» PROBLEM DETAILS
If a line in the listing below includes the word "babyalarm", pick it out.

[[ RECORDS FOR THE EXERCISE, beginning ]]

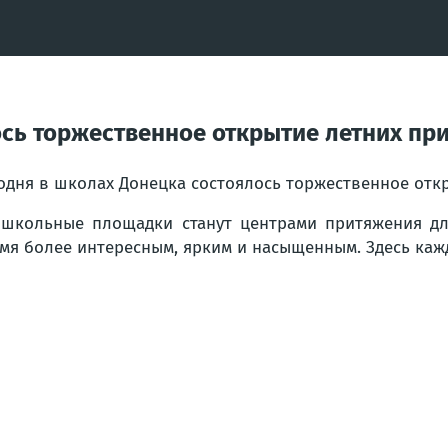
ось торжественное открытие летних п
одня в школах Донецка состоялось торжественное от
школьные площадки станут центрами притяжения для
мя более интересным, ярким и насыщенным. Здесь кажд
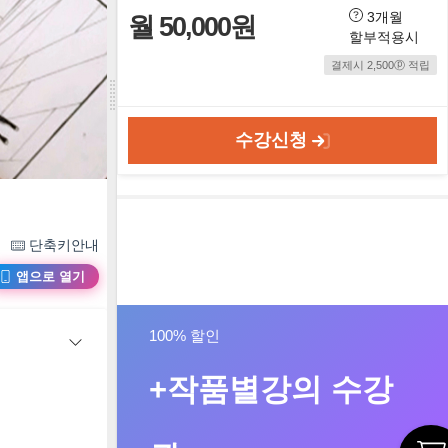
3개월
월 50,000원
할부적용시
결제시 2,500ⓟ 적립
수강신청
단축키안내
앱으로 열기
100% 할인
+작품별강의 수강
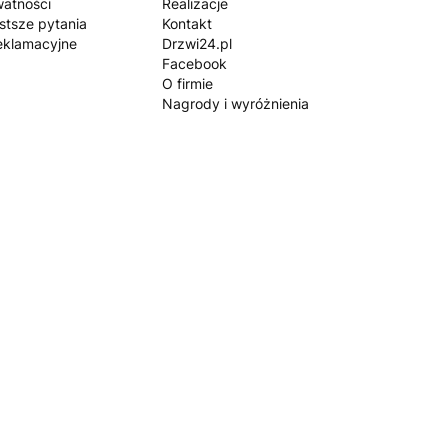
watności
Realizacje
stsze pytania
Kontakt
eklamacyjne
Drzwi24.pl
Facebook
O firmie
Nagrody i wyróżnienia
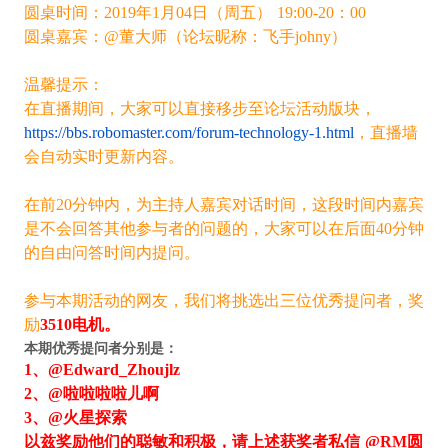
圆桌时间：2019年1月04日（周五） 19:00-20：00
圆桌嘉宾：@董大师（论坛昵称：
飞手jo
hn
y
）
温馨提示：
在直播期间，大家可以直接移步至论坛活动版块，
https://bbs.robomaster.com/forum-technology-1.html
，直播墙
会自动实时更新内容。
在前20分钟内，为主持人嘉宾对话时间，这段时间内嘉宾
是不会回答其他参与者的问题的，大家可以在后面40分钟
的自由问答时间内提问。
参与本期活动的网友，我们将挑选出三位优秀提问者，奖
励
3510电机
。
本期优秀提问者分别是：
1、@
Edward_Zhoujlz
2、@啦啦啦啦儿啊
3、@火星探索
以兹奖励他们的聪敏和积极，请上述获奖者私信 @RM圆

[[ RECORDS FOR THE EXERCISE, end ]]
[[ RECORDS FOR THE EXERCISE, beginning ]]

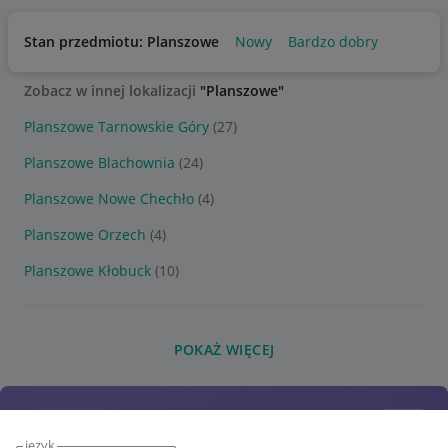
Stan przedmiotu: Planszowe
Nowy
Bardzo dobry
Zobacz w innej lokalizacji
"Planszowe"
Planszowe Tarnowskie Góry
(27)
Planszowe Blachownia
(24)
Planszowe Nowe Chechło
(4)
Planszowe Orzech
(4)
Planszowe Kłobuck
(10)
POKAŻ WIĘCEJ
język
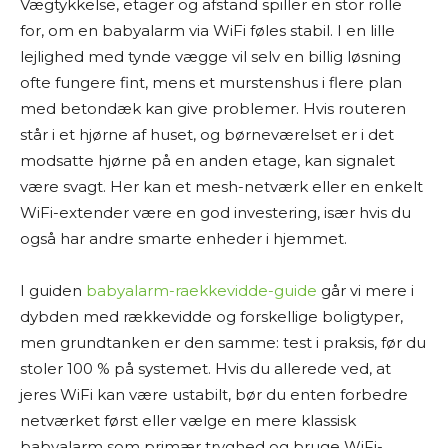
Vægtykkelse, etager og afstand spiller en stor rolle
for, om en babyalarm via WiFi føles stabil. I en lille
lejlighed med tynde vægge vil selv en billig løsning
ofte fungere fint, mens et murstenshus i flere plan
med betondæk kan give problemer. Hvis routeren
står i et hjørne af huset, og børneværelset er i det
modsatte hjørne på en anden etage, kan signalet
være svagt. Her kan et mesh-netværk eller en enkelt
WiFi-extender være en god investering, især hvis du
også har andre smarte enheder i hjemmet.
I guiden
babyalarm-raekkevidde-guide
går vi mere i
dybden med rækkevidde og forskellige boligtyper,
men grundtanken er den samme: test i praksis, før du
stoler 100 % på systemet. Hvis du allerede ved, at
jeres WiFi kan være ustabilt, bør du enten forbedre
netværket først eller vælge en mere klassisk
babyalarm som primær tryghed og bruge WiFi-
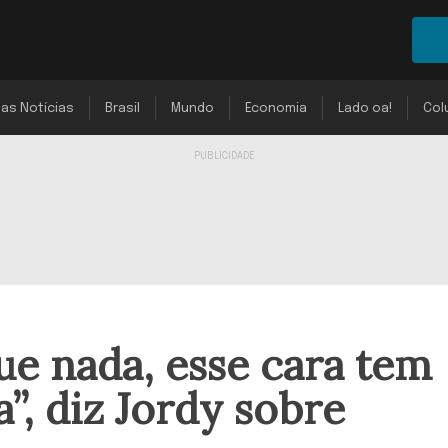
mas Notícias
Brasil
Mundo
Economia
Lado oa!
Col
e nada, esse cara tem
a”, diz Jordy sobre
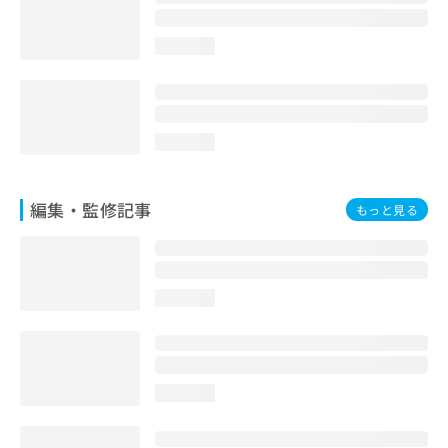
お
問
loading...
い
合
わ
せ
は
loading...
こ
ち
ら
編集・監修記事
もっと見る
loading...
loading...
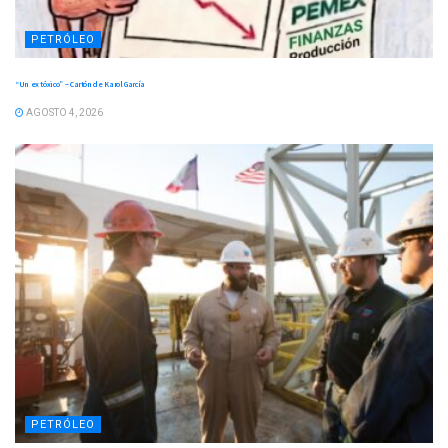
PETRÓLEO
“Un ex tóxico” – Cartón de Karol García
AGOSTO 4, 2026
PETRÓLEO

[[ RECORDS FOR THE EXERCISE, end ]]

» EXPECTED OUTPUT
for, om en babyalarm via WiFi føles stabil. I en lille
babyalarm-raekkevidde-guide
babyalarm som primær tryghed og bruge WiFi-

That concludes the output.